An article published this week in the Journal of the American Medical Association adds new fuel to the debate over the utility of lung cancer screening. The study found no benefit from screening in terms of the risk of advanced lung cancer or death from lung cancer. These results appear to contradict those of a study from last year showing a benefit from screening. This story does a good job of explaining the controversy, describing the current study and quoting people from both sides of the debate.

By not exaggerating the prevalence or seriousness of lung cancer, the story avoids disease mongering. The story also adequately describes the design of the current study and mentions another study published last year that appears to contradict the latest findings.

The story does describe the costs of the scan as being $300 to $400 and rightly points out that most insurance companies don't cover them. The story mentions several potential harms from CT screening, including risks that arise from unecessary treatment (lung punctures, bleeding, infection) as well as the failure of the scans to pick up fast-growing cancers that grow in between scheduled screenings.

The story does not mention that lung cancer screening is not a new concept (x-ray screening has been done for decades), but that using CT to do so is relatively new and does not mention whether CT scans are available and if so, how widely.

Overall, a solid reporting job – and in only 583 words.  

Criteria

Does the story adequately discuss the costs of the intervention?

Satisfactory

The story does describe the costs of the scan as being $300 to $400. The story also rightly points out that most insurance companies don't cover them.

Does the story adequately quantify the benefits of the treatment/test/product/procedure?

Satisfactory

The story does mention the number of lung cancer cases and deaths that were predicted by the model versus observed with screening.

Does the story adequately explain/quantify the harms of the intervention?

Satisfactory

The story mentions several potential harms from CT screening, including risks that arise from unecessary treatment (lung punctures, bleeding, infection) as well as the failure of the scans to pick up fast-growing cancers that grow in between scheduled screenings.

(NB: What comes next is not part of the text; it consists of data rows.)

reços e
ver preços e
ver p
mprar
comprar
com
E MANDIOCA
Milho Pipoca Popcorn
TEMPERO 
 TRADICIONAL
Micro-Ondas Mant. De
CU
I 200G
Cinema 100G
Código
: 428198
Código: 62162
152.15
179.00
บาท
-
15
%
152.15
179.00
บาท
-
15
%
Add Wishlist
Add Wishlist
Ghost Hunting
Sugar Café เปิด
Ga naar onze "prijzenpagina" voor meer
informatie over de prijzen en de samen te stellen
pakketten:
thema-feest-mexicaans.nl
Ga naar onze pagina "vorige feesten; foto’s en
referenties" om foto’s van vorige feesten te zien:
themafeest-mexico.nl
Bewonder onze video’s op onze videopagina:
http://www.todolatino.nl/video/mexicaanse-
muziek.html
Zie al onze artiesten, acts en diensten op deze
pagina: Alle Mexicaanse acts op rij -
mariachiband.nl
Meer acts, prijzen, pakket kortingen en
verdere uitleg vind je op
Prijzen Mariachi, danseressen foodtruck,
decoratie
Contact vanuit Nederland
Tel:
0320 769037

Does the story seem to grasp the quality of the evidence?

Satisfactory

The story adequately describes the design of the current study and mentions another study published last year that appears to contradict the latest findings.

Does the story commit disease-mongering?

Satisfactory

By not exaggerating the prevalence or seriousness of lung cancer, the story avoids disease mongering.

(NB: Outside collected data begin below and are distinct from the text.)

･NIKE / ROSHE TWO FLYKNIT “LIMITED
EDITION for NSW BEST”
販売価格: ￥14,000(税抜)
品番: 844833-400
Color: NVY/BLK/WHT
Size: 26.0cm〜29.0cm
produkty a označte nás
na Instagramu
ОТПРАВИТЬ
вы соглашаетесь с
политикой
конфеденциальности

Does the story use independent sources and identify conflicts of interest?

Satisfactory

The story quotes multiple experts who have differing views of the utility of lung cancer screening.

Does the story compare the new approach with existing alternatives?

Satisfactory

The story mentions stopping smoking as an alternative method of preventing lung cancer death. The story could have mentioned that x-rays are also used to screen for lung cancer.

Does the story establish the availability of the treatment/test/product/procedure?

Not Satisfactory

The story does not mention whether CT scans are available and if so, how widely.

Does the story establish the true novelty of the approach?

Not Satisfactory

The story does not mention that lung cancer screening is not a new concept (x-ray screening has been done for decades), but that using CT to do so is relatively new.

Does the story appear to rely solely or largely on a news release?

Satisfactory

Because the story quoted multiple, independent experts, the reader can assume the story did not rely on a press release as the sole source of information.